The Organ Procurement Organization (OPO) must comply with all applicable Federal, State, and local emergency preparedness requirements. The OPO must establish and maintain an emergency preparedness program that meets the requirements of this section. The emergency preparedness program must include, but not be limited to, the following elements:

(a) Emergency plan. The OPO must develop and maintain an emergency preparedness plan that must be reviewed and updated at least every 2 years. The plan must do all of the following:

(1) Be based on and include a documented, facility-based and community-based risk assessment, utilizing an all-hazards approach.

(2) Include strategies for addressing emergency events identified by the risk assessment.

(3) Address the type of hospitals with which the OPO has agreements; the type of services the OPO has the capacity to provide in an emergency; and continuity of operations, including delegations of authority and succession plans.

(4) Include a process for cooperation and collaboration with local, tribal, regional, State, and Federal emergency preparedness officials' efforts to maintain an integrated response during a disaster or emergency situation.

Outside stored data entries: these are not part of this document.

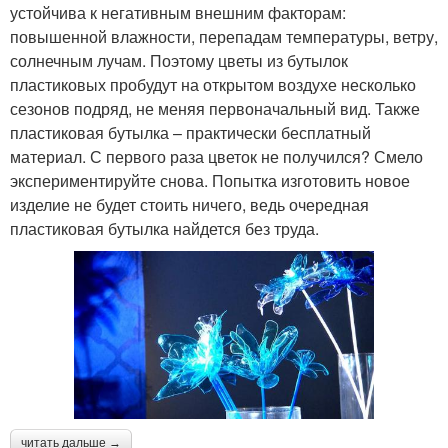
устойчива к негативным внешним факторам:
повышенной влажности, перепадам температуры, ветру,
солнечным лучам. Поэтому цветы из бутылок
пластиковых пробудут на открытом воздухе несколько
сезонов подряд, не меняя первоначальный вид. Также
пластиковая бутылка – практически бесплатный
материал. С первого раза цветок не получился? Смело
экспериментируйте снова. Попытка изготовить новое
изделие не будет стоить ничего, ведь очередная
пластиковая бутылка найдется без труда.
читать дальше →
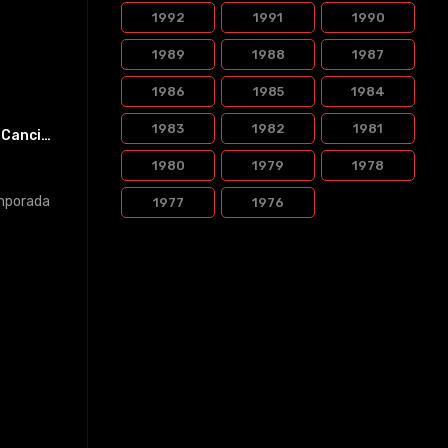
1992
1991
1990
1989
1988
1987
1986
1985
1984
1983
1982
1981
De Cancion En Cancion
1980
1979
1978
1977
1976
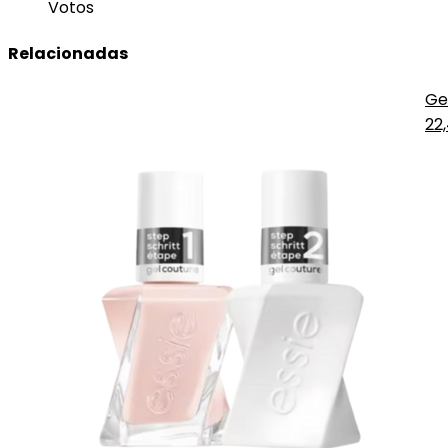
Votos
Relacionadas
Ge
22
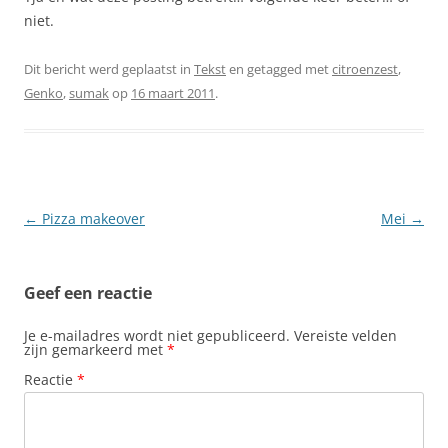
niet.
Dit bericht werd geplaatst in
Tekst
en getagged met
citroenzest
,
Genko
,
sumak
op
16 maart 2011
.
Berichtnavigatie
←
Pizza makeover
Mei
→
Geef een reactie
Je e-mailadres wordt niet gepubliceerd.
Vereiste velden
zijn gemarkeerd met
*
Reactie
*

(b) Policies and procedures. The OPO must develop and implement emergency preparedness policies and procedures, based on the emergency plan set forth in paragraph (a) of this section, risk assessment at paragraph (a)(1) of this section, and, the communication plan at paragraph (c) of this section. The policies and procedures must be reviewed and updated at least every 2 years. At a minimum, the policies and procedures must address the following:

(1) A system to track the location of on-duty staff during and after an emergency. If on-duty staff is relocated during the emergency, the OPO must document the specific name and location of the receiving facility or other location.

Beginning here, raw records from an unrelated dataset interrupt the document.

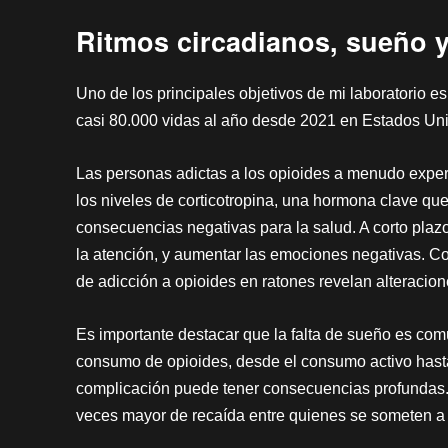
Ritmos circadianos, sueño 
Uno de los principales objetivos de mi laboratorio e
casi 80.000 vidas al año desde 2021 en Estados Unid
Las personas adictas a los opioides a menudo exper
los niveles de corticotropina, una hormona clave qu
consecuencias negativas para la salud. A corto plaz
la atención, y aumentar las emociones negativas. Co
de adicción a opioides en ratones revelan alteracion
Es importante destacar que la falta de sueño es com
consumo de opioides, desde el consumo activo hasta 
complicación puede tener consecuencias profundas. 
veces mayor de recaída entre quienes se someten a 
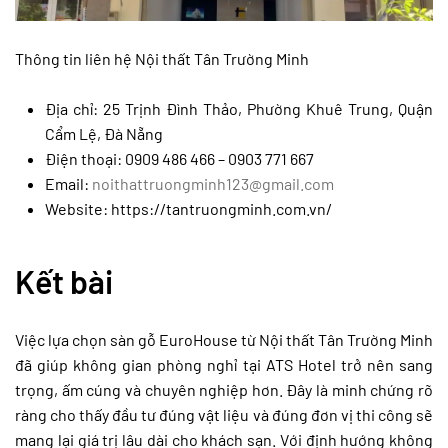
Thông tin liên hệ Nội thất Tân Trường Minh
Địa chỉ: 25 Trịnh Đình Thảo, Phường Khuê Trung, Quận
Cẩm Lệ, Đà Nẵng
Điện thoại: 0909 486 466 – 0903 771 667
Email:
noithattruongminh123@gmail.com
Website: https://tantruongminh.com.vn/
Kết bài
Việc lựa chọn sàn gỗ EuroHouse từ Nội thất Tân Trường Minh
đã giúp không gian phòng nghỉ tại ATS Hotel trở nên sang
trọng, ấm cúng và chuyên nghiệp hơn. Đây là minh chứng rõ
ràng cho thấy đầu tư đúng vật liệu và đúng đơn vị thi công sẽ
mang lại giá trị lâu dài cho khách sạn. Với định hướng không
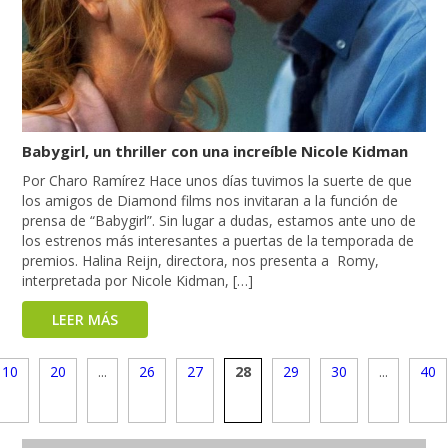
Babygirl, un thriller con una increíble Nicole Kidman
Por Charo Ramírez Hace unos días tuvimos la suerte de que
los amigos de Diamond films nos invitaran a la función de
prensa de “Babygirl”. Sin lugar a dudas, estamos ante uno de
los estrenos más interesantes a puertas de la temporada de
premios. Halina Reijn, directora, nos presenta a Romy,
interpretada por Nicole Kidman, […]
LEER MÁS
10
20
...
26
27
28
29
30
...
40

(2) A system of medical documentation that preserves potential and actual donor information, protects confidentiality of potential and actual donor information, and secures and maintains the availability of records.

(c) Communication plan. The OPO must develop and maintain an emergency preparedness communication plan that complies with Federal, State, and local laws and must be reviewed and updated at least every 2 years. The communication plan must include all of the following:

(1) Names and contact information for the following:

(i) Staff.

(ii) Entities providing services under arrangement.

(iii) Volunteers.

(iv) Other OPOs.

(v) Transplant and donor hospitals in the OPO's Donation Service Area (DSA).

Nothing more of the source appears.